A Guerra da Coreia (1950-1953), sangrenta e devastadora, deixou milhões de mortos e destruiu a infraestrutura sul-coreana. Mas mesmo com o país arrasado, o povo não perdeu o espírito de reconstrução. A identidade coreana, ainda que fragmentada fisicamente, permaneceu viva em valores como a resiliência, a coletividade e o orgulho nacional.
Nos anos seguintes ao conflito, a Coreia do Sul enfrentou fome, desemprego e instabilidade. Porém, sob governos autoritários e posteriormente democráticos, o país priorizou o crescimento por meio da educação, industrialização e inovação tecnológica.

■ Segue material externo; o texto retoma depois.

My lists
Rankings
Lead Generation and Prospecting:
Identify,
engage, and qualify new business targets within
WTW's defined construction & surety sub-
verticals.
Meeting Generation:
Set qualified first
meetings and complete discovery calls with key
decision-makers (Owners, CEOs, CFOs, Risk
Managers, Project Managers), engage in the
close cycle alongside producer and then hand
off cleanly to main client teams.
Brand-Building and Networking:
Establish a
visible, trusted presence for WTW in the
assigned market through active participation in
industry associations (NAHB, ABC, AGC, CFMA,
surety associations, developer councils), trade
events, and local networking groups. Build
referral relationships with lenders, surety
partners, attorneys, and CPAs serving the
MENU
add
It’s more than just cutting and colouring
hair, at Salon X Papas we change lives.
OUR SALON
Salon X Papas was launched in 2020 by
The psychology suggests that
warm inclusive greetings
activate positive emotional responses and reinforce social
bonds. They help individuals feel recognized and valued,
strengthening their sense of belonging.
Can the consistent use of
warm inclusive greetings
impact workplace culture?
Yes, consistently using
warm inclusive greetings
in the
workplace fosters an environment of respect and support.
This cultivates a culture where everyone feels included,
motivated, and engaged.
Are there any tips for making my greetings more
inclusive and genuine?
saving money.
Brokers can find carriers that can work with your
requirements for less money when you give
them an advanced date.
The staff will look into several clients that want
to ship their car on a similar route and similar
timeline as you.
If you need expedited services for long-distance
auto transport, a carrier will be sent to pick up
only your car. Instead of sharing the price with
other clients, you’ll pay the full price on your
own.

Esse período de crescimento acelerado é conhecido como o Milagre do Rio Han, uma referência ao rio que corta Seul, a capital. Através da industrialização e da aposta em conglomerados familiares chamados chaebols (como Samsung, Hyundai, LG), o país se transformou em uma potência global em áreas como eletrônicos, automóveis e tecnologia da informação. Hoje, é comum ver robôs em cafés, metrôs com sinal de Wi-Fi ultra veloz e até espelhos inteligentes nos banheiros públicos.
Mesmo com toda sua modernidade, o país não abriu mão de suas raízes. O respeito pela tradição é um traço forte da cultura sul-coreana, e isso se manifesta em diversas áreas do cotidiano.
A vestimenta tradicional Hanbok, com suas cores simbólicas e cortes elegantes, continua sendo usada em cerimônias como casamentos, aniversários e visitas a palácios históricos. Os palácios, aliás, são resquícios vivos da Dinastia Joseon e são visitados com reverência e orgulho.

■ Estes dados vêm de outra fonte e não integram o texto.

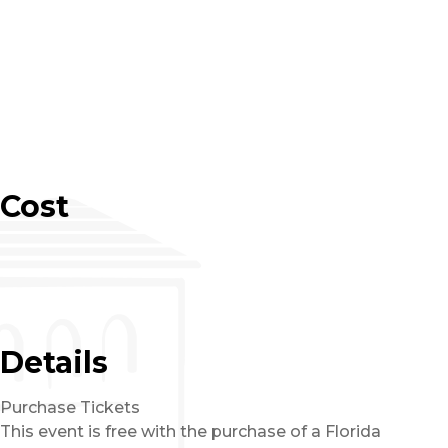
Cost
Details
Purchase Tickets
This event is free with the purchase of a Florida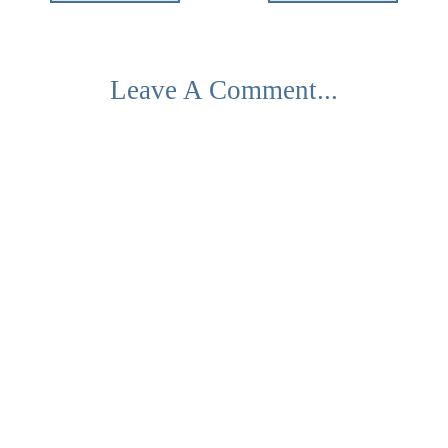
Leave A Comment...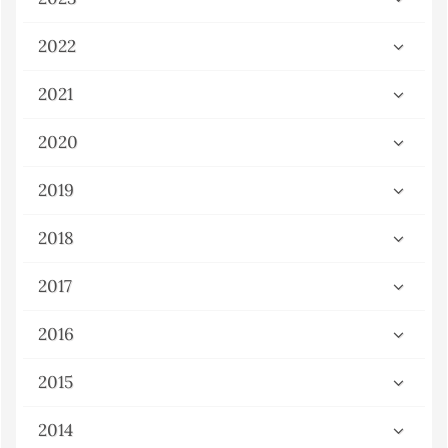
2022
2021
2020
2019
2018
2017
2016
2015
2014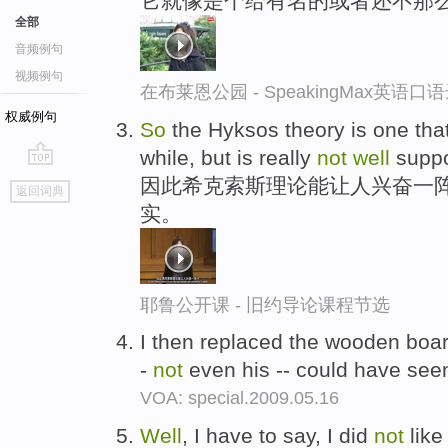
它就像是个给有名的或者还不那
全部
音频例句
视频例句
在布莱恩公园 - SpeakingMax英语口
权威例句
So
the Hyksos theory is one that
while, but is really
not
well
suppo
go
因此希克索斯理论能让人兴奋一
返回词典
top
实。
耶鲁公开课 - 旧约导论课程节选
I then replaced the wooden boa
-
not
even his -- could have see
VOA: special.2009.05.16
Well
, I have to say, I did
not
like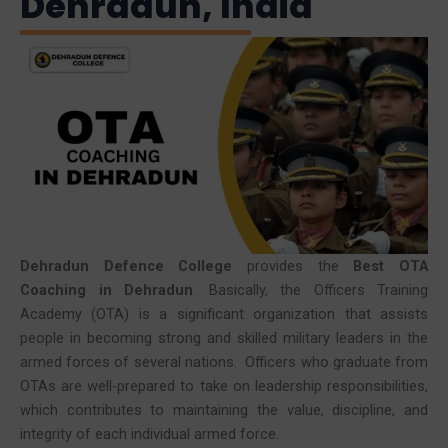
Dehradun, India
Dehradun Defence College
provides the
Best OTA
Coaching in Dehradun
. Basically, the Officers Training
Academy (OTA) is a significant organization that assists
people in becoming strong and skilled military leaders in the
armed forces of several nations. Officers who graduate from
OTAs are well-prepared to take on leadership responsibilities,
which contributes to maintaining the value, discipline, and
integrity of each individual armed force.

Outro ponto forte é o confucionismo, que influencia fortemente o respeito à hierarquia, à família e aos mais velhos. O cumprimento com reverência, o uso de duas mãos para entregar objetos e o silêncio respeitoso em cerimônias são reflexos diretos dessa filosofia milenar.

Nas datas comemorativas, o Chuseok (feriado de agradecimento pela colheita) e o Seollal (Ano Novo Lunar) são momentos sagrados em que as famílias retornam às suas raízes, vestem o Hanbok, realizam rituais ancestrais e compartilham comidas típicas como tteokguk (sopa de bolinho de arroz).

Idade única? Nem tanto!;
Na Coreia do Sul, até recentemente, todos ganhavam um ano ao nascer e envelheciam juntos no primeiro dia do ano. Isso significa que alguém nascido em 31 de dezembro teria 2 anos em 1º de janeiro! Em 2023, o país adotou oficialmente o sistema de idade internacional para unificação, mas o costume tradicional ainda é muito citado no dia a dia.
Cafés temáticos em todos os cantos;
Do café dos gatos ao das flores, dos BTS ao Harry Potter, os sul-coreanos levam as cafeterias a outro nível. Em Seul, você encontra estabelecimentos onde pode pintar quadros, vestir fantasias ou até tomar um café acompanhado por lhamas!
Número 4? Nem pensar!;
O número 4 tem a mesma pronúncia da palavra “morte” em coreano. Por isso, é comum que prédios evitem o quarto andar, substituindo-o por “F” (de Four). Assim como o número 13 no Ocidente, o 4 é cercado por superstições.
Skincare é coisa séria!!
A Coreia do Sul é considerada a capital mundial da beleza. Com rotinas que variam de 5 a 12 passos, os coreanos e coreanas veem o cuidado com a pele como parte da saúde e do bem-estar. Os produtos são inovadores, acessíveis e altamente viciantes para quem começa a usar!
Pop, mas também tradicional
Além do K-pop, a Coreia valoriza sua música tradicional, chamada Gugak, que ainda é ensinada nas escolas e apresentada em grandes teatros. O instrumento mais icônico é o gayageum, uma espécie de cítara de 12 cordas com som delicado e envolvente.